━━ Records for the exercise
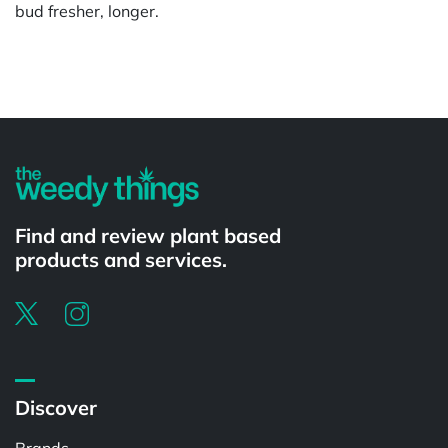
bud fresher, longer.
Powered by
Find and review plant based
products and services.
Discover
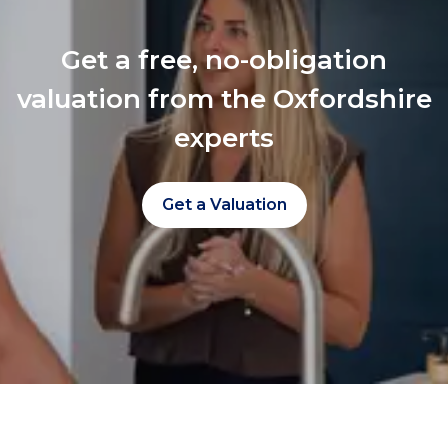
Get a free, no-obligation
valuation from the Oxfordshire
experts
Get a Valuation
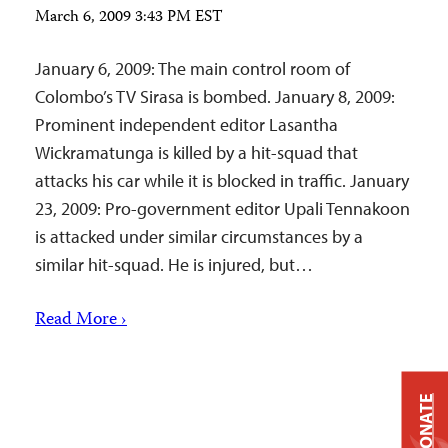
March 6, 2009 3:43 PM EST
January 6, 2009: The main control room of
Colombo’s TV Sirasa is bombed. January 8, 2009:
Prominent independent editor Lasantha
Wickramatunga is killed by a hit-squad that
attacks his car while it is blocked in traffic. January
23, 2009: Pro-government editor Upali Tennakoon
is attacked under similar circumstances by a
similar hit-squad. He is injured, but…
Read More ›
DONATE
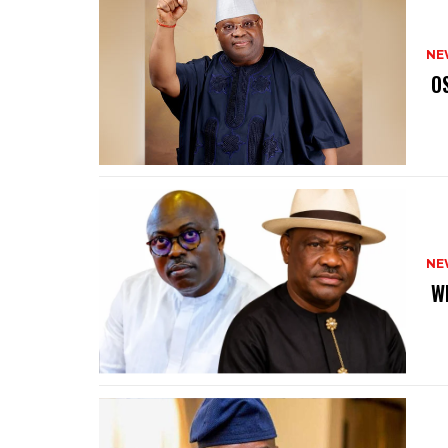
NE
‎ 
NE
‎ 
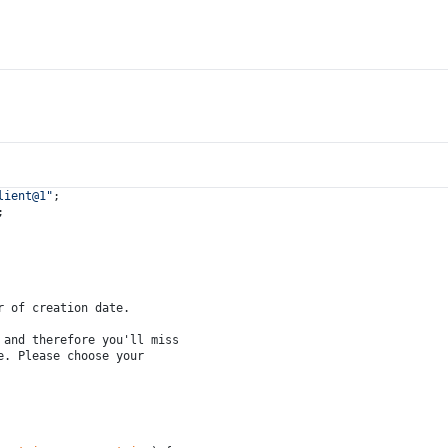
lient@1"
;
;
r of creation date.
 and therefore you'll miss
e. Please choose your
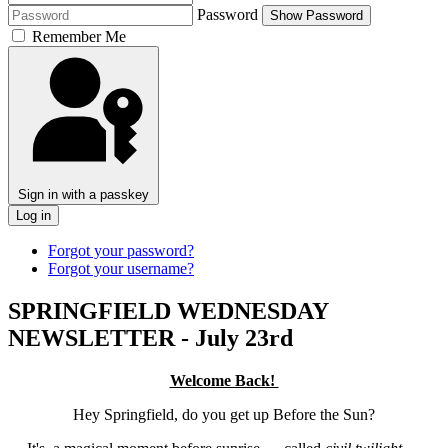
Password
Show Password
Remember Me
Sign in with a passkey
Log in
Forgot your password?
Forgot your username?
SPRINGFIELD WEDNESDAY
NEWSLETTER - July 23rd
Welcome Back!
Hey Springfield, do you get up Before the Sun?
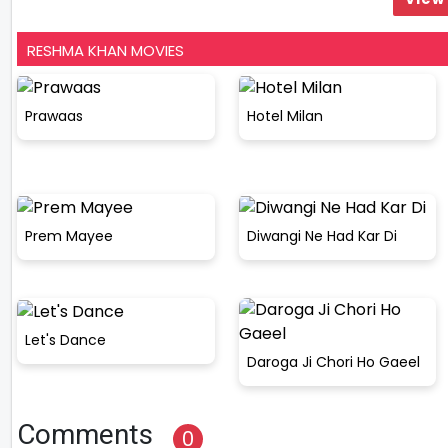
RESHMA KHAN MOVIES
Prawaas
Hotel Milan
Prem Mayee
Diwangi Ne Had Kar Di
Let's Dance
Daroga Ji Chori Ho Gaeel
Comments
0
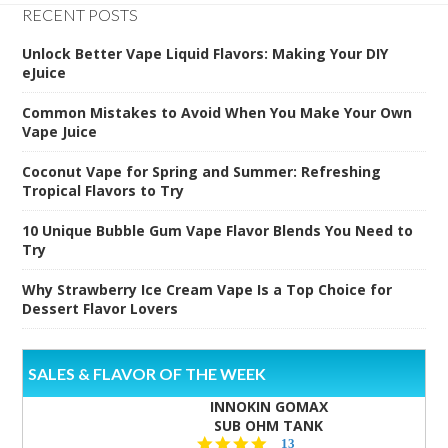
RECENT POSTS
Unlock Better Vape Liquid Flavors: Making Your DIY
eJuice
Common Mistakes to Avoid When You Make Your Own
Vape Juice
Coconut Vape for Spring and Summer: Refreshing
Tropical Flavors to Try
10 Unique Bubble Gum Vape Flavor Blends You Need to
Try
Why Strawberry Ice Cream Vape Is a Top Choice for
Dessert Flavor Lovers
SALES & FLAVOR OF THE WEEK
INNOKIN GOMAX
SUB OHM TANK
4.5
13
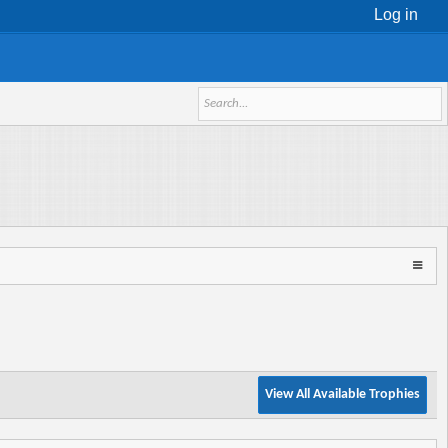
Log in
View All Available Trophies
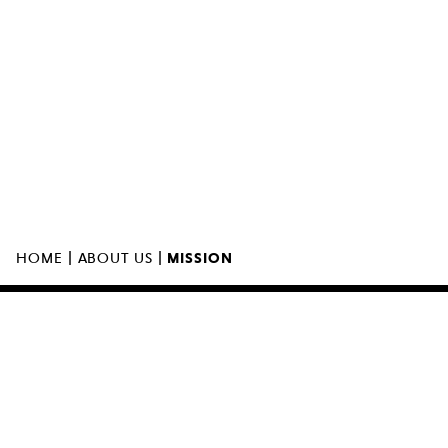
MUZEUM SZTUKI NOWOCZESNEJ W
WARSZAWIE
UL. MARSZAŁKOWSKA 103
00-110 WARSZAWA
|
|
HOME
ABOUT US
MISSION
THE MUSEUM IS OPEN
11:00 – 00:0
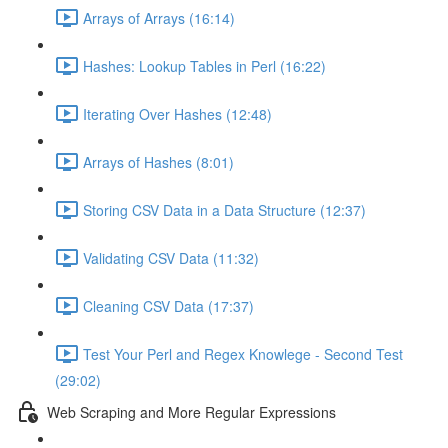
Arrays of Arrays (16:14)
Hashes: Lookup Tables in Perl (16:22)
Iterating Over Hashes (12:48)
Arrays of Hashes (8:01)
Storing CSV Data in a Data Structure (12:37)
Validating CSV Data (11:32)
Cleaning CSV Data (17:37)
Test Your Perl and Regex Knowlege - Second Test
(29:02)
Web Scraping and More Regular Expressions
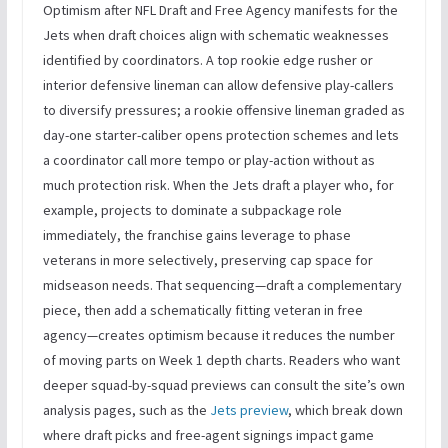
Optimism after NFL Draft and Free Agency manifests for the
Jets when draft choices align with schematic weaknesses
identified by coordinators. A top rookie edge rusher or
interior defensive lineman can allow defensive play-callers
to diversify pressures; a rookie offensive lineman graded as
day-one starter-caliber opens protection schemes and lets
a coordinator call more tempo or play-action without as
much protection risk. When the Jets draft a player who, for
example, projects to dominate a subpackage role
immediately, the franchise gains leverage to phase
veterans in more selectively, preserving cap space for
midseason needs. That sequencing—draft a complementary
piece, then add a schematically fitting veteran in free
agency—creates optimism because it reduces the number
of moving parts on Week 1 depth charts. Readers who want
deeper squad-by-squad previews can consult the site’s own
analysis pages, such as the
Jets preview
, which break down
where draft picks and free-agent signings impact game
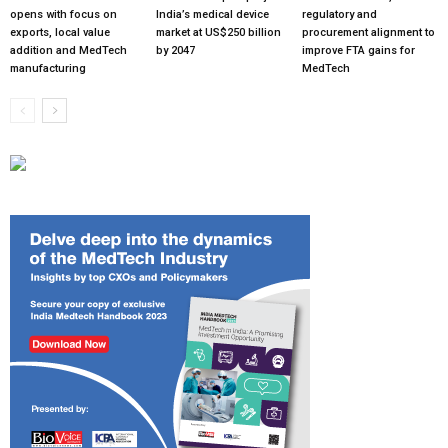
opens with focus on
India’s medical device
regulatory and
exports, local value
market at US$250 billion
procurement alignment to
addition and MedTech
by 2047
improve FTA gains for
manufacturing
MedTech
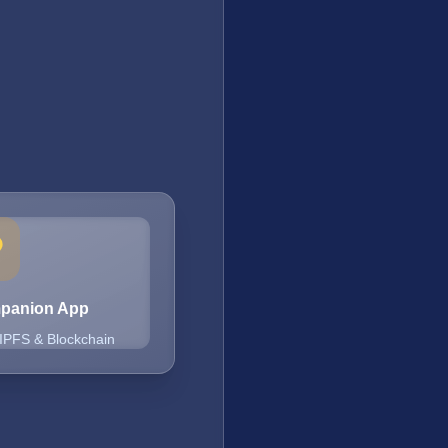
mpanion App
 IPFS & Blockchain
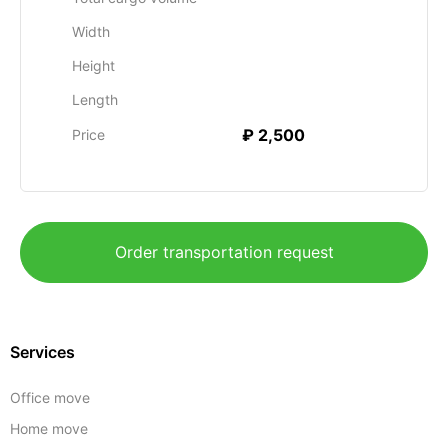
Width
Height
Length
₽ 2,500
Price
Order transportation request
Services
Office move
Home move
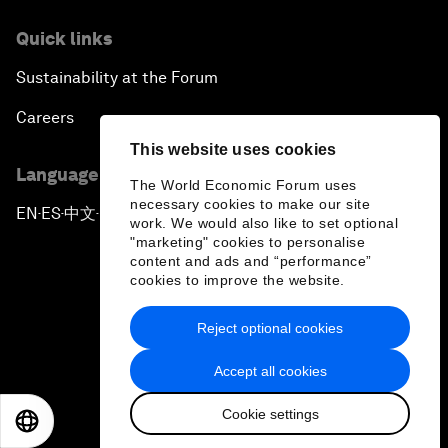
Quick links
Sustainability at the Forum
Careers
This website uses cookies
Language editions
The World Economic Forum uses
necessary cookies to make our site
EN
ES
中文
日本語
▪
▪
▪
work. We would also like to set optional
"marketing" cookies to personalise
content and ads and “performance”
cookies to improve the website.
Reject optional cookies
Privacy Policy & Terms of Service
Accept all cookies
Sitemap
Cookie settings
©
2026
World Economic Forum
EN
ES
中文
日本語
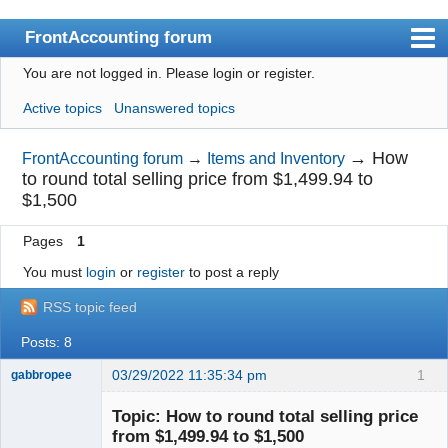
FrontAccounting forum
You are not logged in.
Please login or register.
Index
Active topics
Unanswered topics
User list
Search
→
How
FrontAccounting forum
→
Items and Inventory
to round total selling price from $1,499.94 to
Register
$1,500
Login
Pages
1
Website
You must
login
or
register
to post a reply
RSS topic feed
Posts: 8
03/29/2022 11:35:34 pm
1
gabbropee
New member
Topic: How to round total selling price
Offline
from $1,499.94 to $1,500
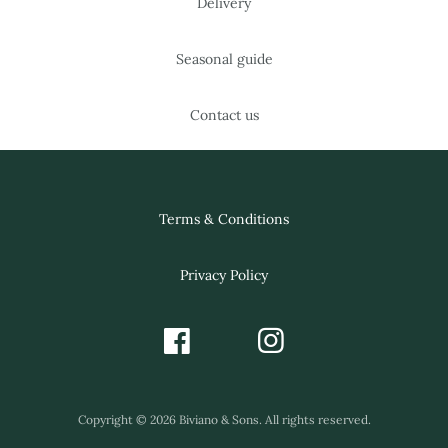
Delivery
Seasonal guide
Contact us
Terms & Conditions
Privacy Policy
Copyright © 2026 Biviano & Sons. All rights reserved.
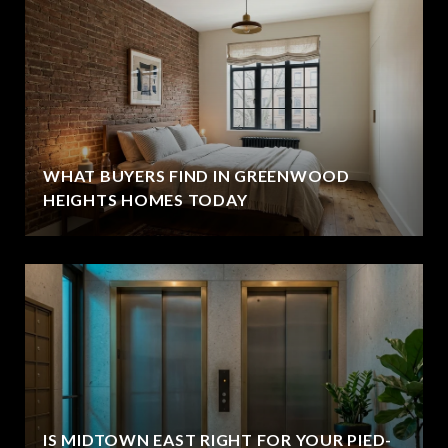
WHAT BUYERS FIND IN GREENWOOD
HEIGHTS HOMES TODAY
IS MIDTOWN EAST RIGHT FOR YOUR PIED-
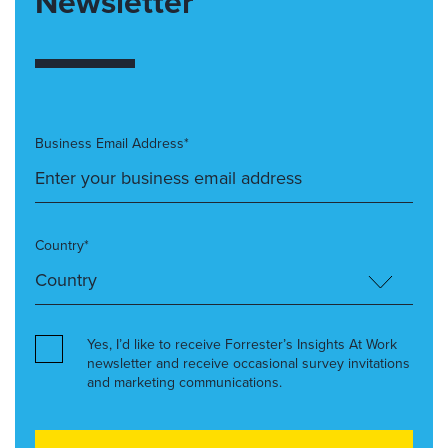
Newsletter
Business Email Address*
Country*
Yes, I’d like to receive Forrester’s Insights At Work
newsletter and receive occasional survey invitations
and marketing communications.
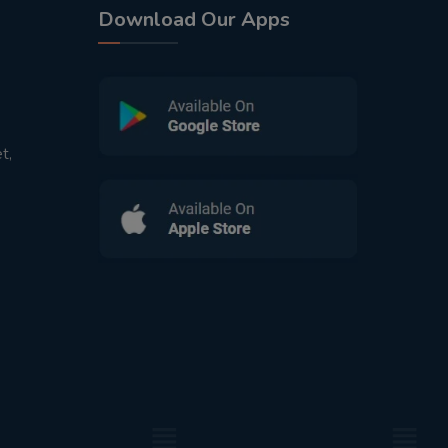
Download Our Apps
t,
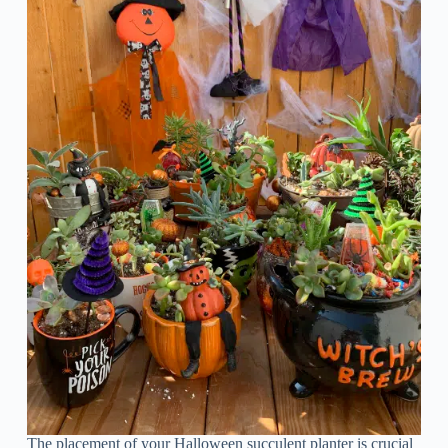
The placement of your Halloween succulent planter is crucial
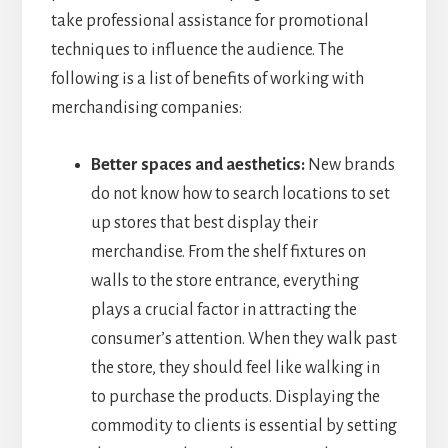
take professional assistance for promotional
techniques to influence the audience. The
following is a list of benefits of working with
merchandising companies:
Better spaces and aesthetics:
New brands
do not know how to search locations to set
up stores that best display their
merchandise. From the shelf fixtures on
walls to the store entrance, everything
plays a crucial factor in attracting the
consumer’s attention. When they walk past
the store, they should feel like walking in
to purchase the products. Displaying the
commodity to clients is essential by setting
━━━━
◆ What the task asks: Retype exactly. Start at the line with "to purchase the products. Displaying the" and stop at the last line of the data.

◆ Solution to the problem:
to purchase the products. Displaying the
commodity to clients is essential by setting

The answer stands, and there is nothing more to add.